WHAT THE TASK REQUIRES
The records that follow are to be transcribed in full, leaving out each picture.

Saved data entries
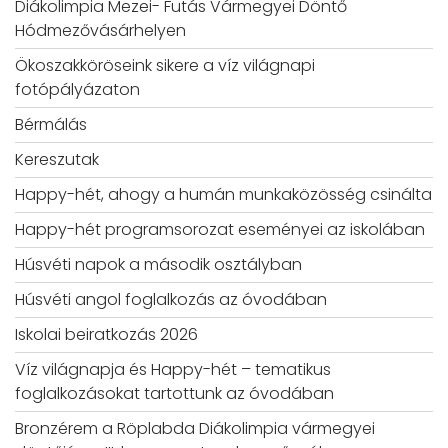
Diákolimpia Mezei- Futás Vármegyei Döntő
Hódmezővásárhelyen
Ökoszakköröseink sikere a víz világnapi
fotópályázaton
Bérmálás
Kereszutak
Happy-hét, ahogy a humán munkaközösség csinálta
Happy-hét programsorozat eseményei az iskolában
Húsvéti napok a második osztályban
Húsvéti angol foglalkozás az óvodában
Iskolai beiratkozás 2026
Víz világnapja és Happy-hét – tematikus
foglalkozásokat tartottunk az óvodában
Bronzérem a Röplabda Diákolimpia vármegyei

RESPONSE FOR THIS EXERCISE
Diákolimpia Mezei- Futás Vármegyei Döntő
Hódmezővásárhelyen
Ökoszakköröseink sikere a víz világnapi
fotópályázaton
Bérmálás
Kereszutak
Happy-hét, ahogy a humán munkaközösség csinálta
Happy-hét programsorozat eseményei az iskolában
Húsvéti napok a második osztályban
Húsvéti angol foglalkozás az óvodában
Iskolai beiratkozás 2026
Víz világnapja és Happy-hét – tematikus
foglalkozásokat tartottunk az óvodában
Bronzérem a Röplabda Diákolimpia vármegyei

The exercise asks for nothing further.